- **Data listing**:
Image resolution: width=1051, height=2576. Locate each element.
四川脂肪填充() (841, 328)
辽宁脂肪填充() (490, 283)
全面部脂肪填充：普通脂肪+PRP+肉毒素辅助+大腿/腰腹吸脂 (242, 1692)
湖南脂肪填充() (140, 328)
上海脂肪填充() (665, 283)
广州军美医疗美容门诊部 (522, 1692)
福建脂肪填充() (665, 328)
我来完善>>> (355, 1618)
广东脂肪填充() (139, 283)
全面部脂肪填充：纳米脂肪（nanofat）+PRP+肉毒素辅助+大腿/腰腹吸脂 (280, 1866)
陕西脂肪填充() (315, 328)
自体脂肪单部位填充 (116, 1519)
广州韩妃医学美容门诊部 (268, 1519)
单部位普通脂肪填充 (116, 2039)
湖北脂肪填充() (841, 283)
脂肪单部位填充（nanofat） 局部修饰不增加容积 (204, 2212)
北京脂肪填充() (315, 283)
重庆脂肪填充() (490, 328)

==

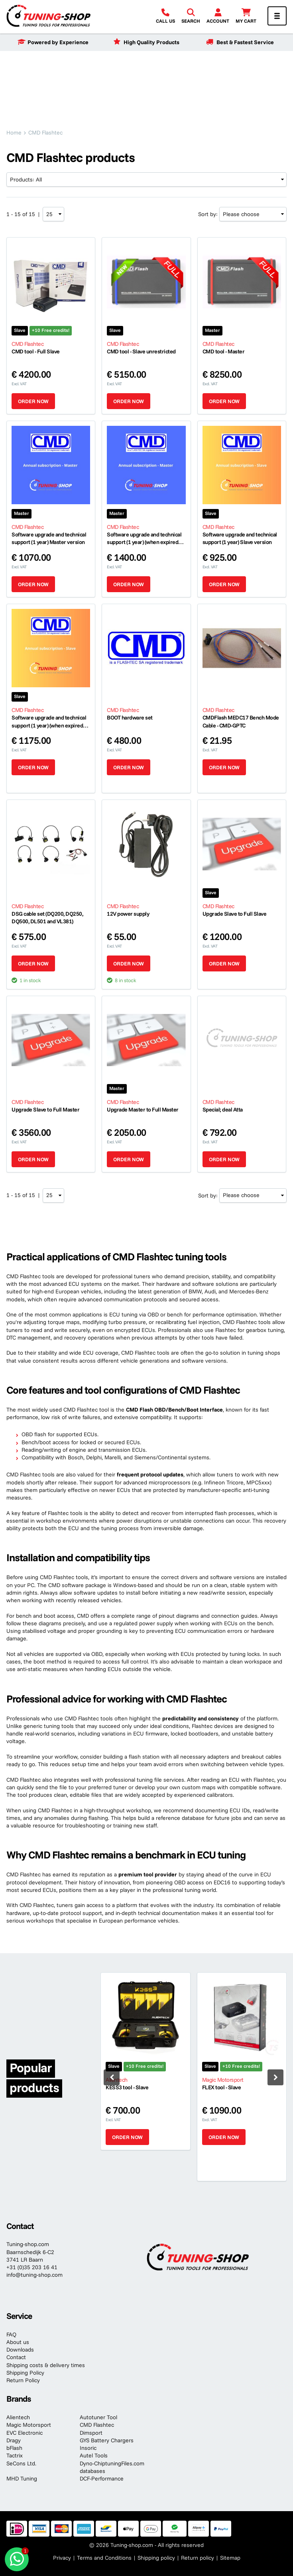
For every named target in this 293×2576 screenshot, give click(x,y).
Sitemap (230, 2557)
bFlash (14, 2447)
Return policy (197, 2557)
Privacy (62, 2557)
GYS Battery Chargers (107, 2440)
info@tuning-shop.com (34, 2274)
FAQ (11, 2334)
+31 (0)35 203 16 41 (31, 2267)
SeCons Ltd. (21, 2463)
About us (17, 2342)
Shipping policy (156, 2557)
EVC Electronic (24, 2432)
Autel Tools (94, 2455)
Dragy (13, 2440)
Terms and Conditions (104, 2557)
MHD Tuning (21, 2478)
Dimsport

* * *

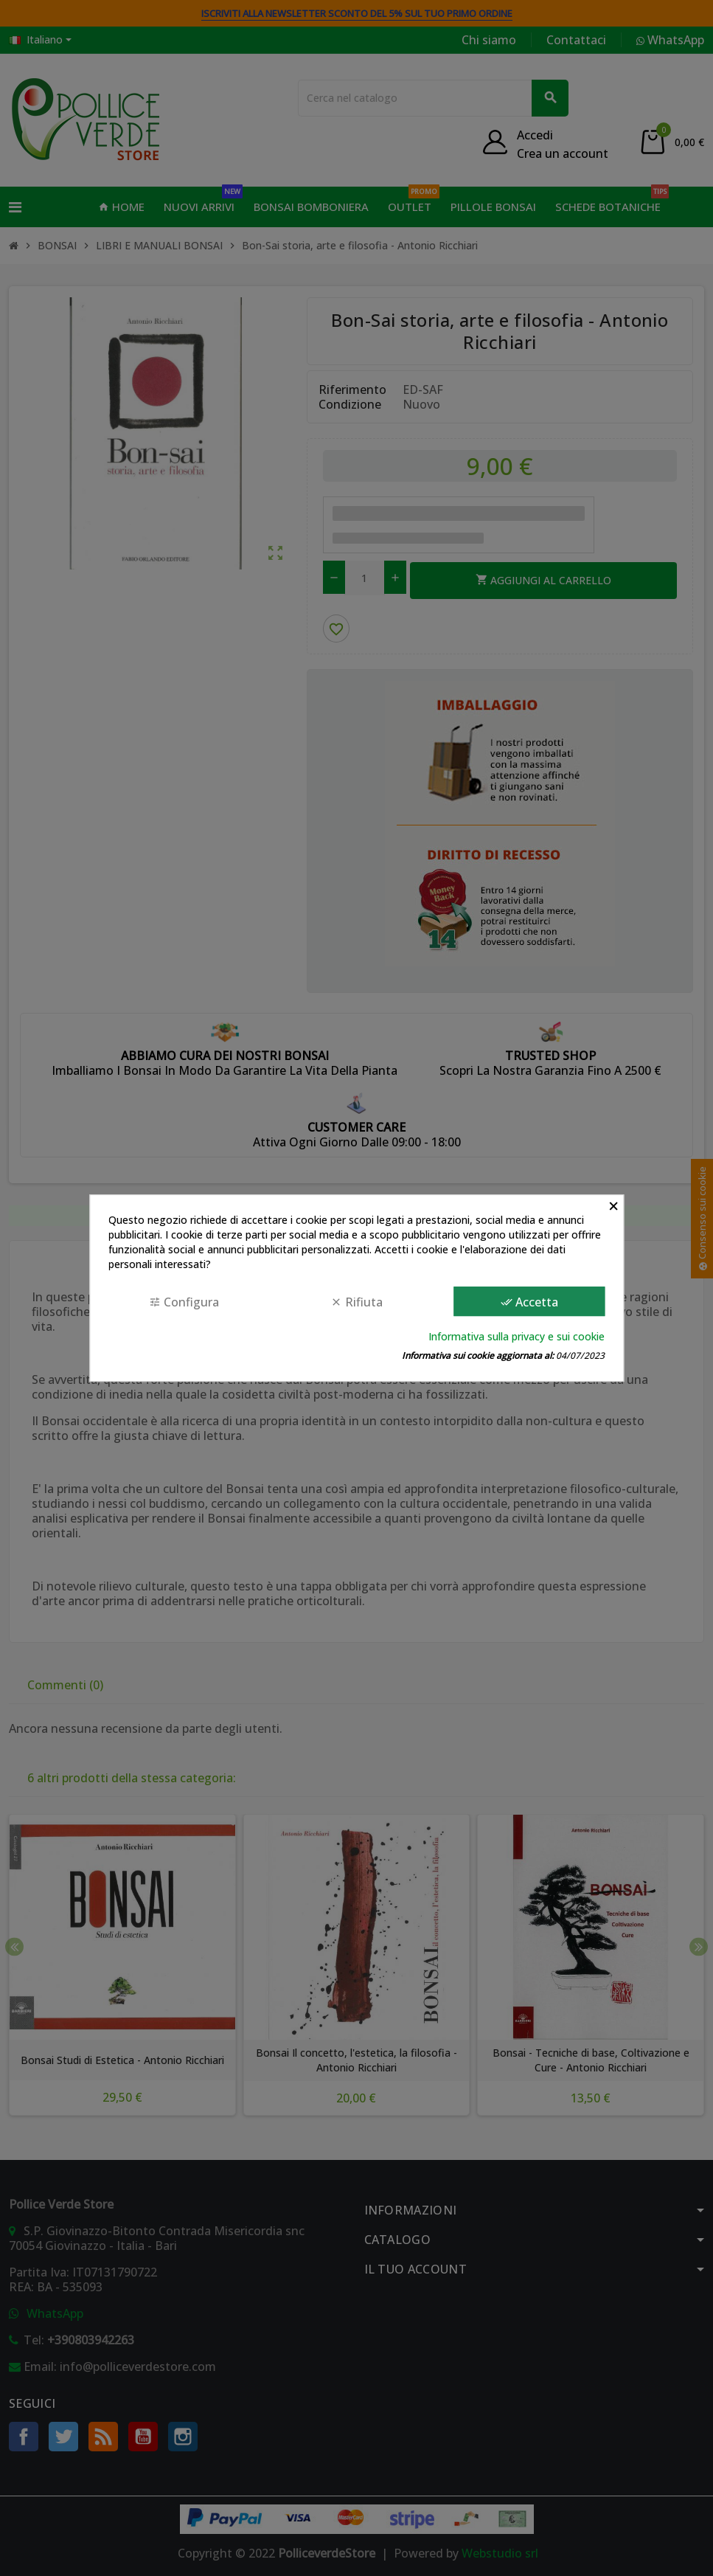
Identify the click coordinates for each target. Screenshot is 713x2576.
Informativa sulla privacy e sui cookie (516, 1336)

- **Problem description**:
Find each line in the listing above that contains "全面部脂肪填充", and copy that line.

- **Answer for the task**:
全面部脂肪填充：普通脂肪+PRP+肉毒素辅助+大腿/腰腹吸脂 (242, 1692)
全面部脂肪填充：纳米脂肪（nanofat）+PRP+肉毒素辅助+大腿/腰腹吸脂 (280, 1866)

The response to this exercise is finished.